Neste artigo, dois nomes estão incorretos: Robert Gallo e Don Francis (e não Max Gallo e Don Taylor, respectivamente) são os personagens.
Filme vê Aids como aventura científica
Filme: E a Vida Continua
Produção: EUA, 1993
Direção: Roger Spottiswoode
Elenco: Matthew Modine, Alan Alda, Richard Gere, Lily Tomlyn,
Onde: a partir de hoje no Paulista 1

A Aids é um problema médico, antes de ser social. Partindo dessa constatação, Roger Spottiswoode escolheu como calço de "E a Vida Continua" as dificuldades que o inesperado surgimento de uma epidemia coloca para a medicina.
E não qualquer epidemia: quando os serviços sanitários se vêem diante de um surto de câncer em homossexuais, na virada dos anos 70/80, estão face a uma doença de que desconhecem a origem, a natureza e a cura.
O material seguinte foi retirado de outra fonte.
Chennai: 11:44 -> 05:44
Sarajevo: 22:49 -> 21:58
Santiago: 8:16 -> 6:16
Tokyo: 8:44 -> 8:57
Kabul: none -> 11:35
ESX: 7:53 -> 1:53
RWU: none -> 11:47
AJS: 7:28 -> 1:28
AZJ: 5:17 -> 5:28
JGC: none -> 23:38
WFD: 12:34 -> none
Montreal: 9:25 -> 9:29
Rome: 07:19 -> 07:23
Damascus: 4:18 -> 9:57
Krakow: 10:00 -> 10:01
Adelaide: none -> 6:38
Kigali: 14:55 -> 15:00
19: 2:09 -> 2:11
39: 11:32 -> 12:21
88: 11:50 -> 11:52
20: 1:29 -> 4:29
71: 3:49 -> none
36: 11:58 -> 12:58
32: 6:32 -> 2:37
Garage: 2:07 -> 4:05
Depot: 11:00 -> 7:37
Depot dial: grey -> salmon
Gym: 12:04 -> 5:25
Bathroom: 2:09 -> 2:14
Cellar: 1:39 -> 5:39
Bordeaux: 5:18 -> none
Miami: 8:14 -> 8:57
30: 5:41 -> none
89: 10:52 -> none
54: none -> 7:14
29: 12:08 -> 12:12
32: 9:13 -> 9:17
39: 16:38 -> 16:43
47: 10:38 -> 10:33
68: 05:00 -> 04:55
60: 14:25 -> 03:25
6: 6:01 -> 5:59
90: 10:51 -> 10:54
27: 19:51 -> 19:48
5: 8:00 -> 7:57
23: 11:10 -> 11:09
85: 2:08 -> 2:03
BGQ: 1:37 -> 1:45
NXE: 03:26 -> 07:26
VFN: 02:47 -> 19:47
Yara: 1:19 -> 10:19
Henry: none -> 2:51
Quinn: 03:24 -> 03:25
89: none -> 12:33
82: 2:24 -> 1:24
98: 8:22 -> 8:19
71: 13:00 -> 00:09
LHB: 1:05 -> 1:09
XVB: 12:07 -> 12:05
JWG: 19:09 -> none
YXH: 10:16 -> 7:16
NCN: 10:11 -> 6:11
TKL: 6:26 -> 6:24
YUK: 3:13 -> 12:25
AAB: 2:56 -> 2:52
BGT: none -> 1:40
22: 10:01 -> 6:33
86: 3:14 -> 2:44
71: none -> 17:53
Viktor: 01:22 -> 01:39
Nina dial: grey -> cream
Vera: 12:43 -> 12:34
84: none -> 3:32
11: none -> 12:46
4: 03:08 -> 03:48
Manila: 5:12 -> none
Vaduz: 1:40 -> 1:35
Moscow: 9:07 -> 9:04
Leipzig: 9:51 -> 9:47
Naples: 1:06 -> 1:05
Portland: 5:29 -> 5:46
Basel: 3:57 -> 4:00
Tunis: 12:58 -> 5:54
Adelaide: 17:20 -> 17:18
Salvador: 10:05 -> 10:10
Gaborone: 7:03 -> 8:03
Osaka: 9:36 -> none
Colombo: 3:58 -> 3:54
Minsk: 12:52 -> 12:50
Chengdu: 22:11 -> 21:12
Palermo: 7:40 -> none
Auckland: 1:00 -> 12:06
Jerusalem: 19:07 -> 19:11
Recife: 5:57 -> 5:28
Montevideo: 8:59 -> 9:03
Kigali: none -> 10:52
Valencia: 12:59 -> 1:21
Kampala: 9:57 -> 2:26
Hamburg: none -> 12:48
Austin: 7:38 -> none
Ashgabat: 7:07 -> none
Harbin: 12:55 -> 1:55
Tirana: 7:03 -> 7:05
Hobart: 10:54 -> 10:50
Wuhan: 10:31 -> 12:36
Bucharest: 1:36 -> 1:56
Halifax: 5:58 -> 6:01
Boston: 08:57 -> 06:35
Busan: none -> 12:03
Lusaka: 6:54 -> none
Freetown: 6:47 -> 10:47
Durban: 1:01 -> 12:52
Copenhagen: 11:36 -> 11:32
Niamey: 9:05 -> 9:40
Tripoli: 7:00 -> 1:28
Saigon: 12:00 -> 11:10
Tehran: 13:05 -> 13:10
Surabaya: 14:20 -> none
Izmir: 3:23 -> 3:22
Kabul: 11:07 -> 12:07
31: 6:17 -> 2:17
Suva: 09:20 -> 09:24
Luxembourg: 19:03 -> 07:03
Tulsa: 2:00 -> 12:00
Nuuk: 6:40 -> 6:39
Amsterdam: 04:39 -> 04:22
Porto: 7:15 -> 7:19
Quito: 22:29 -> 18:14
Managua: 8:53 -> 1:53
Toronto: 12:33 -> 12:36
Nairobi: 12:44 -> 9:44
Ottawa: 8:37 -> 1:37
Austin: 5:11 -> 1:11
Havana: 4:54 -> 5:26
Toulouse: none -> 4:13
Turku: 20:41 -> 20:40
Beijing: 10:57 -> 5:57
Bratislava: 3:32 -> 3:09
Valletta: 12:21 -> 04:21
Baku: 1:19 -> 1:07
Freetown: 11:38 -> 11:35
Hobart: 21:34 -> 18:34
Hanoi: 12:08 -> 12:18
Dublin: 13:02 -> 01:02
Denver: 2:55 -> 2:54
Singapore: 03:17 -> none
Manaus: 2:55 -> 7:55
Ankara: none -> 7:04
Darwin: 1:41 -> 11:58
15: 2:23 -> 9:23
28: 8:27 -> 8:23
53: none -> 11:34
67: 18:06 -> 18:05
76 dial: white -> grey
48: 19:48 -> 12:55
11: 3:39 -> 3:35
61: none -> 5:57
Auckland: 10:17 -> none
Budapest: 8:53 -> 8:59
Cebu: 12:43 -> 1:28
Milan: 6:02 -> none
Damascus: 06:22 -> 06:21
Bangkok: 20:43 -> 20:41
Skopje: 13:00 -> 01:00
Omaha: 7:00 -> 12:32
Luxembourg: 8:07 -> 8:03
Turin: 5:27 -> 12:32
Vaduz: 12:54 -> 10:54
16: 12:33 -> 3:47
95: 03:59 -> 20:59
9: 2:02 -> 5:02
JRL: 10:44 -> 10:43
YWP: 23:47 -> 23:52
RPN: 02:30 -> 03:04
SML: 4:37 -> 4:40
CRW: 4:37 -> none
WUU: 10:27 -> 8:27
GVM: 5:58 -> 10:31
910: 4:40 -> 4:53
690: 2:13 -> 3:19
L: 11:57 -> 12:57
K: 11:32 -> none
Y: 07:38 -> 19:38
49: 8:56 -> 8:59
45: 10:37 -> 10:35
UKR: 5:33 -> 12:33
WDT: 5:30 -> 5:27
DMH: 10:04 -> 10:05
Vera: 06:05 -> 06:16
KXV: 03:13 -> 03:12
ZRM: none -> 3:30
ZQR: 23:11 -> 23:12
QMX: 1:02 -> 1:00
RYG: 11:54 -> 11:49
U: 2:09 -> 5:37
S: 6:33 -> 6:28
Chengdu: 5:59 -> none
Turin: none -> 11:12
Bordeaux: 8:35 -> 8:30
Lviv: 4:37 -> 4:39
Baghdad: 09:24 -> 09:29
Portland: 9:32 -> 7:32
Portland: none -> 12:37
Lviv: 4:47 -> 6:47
Em outras palavras, o começo, o meio e o fim.
Spottiswoode parte desse aspecto para de lá tirar todas as outras linhas que o compõem: o descaso do governo (Reagan é atacado especificamente), os preconceitos da imprensa (que, na falta de outra denominação, chamava a epidemia de "câncer gay") e da população em geral (em relação aos homossexuais), a atitude dos bancos de sangue, os conflitos entre cientistas que cuidam do assunto.
Mas a natureza do filme é essencialmente jornalística. Trata-se de seguir os passos dos cientistas do serviço de combate a epidemias dos EUA, em particular o dr. Don Taylor (Matthew Modine).
Tudo isso é uma história desconhecida, para os mais jovens, ou esquecida, para os que viveram aquele momento. Hoje, todos os conhecimentos adquiridos sobre o assunto, por insuficientes que sejam, parecem fazer parte da natureza das coisas.
Ao remontar essa história, Spottiswoode faz da Aids um objeto de investigação entre outros (poderia ser um crime, ou o regime de Somoza na Nicarágua etc.), o que anula parte das dificuldades relacionadas a seu objeto.
Contorna a questão menos por uma série de escolhas dramáticas (como fez Jonathan Demme logo a seguir em "Filadélfia") do que pela ocultação da própria Aids. Ou seja: todas as dores são vividas num primeiro momento não por um portador do HIV, mas por um cientista empenhado em combater o mal.
Apenas a seguir, e depois do terreno aplainado, "E a Vida Continua" entra nos dramas específicos dos diversos grupos atingidos pela Aids (homossexuais, hemofílicos etc.).
Se numa primeira abordagem estamos diante de um telefilme eficiente (foi produzido para a TV a cabo HBO), aos poucos "A a Vida Continua" vai ganhando a consistência de um trabalho de reconstituição histórica.
Esse aspecto não impede, entretanto, que o filme construa pontos de vista claros a respeito dos conflitos que enfoca. Assim, toma partido pelos cientistas do Instituto Pasteur, de Paris, contra o pesquisador norte-americano Max Gallo. Eles mantiveram durante anos uma disputa judicial em torno da descoberta do vírus HIV.
Também o ex-presidente Reagan é visto com pouca simpatia, não só por ter se esquivado da questão, como por destinar às pesquisas verbas irrisórias.
Mesmo esses partidarismos, no entanto, são informativos e não são apriorísticos. Formam-se à medida que o material se acumula. Dão conta menos de um preconceito localizado do que da atitude de retração dos humanos face ao desconhecido.
Nesse sentido, Spottiswoode faz jornalismo, no sentido em que informa e investiga. Mas submete a informação a uma interpretação das coisas.
Porque, no fim das contas, "E a Vida Continua" (um título inadequado) é sobretudo um filme sobre a extensão da ignorância do homem a respeito de si mesmo.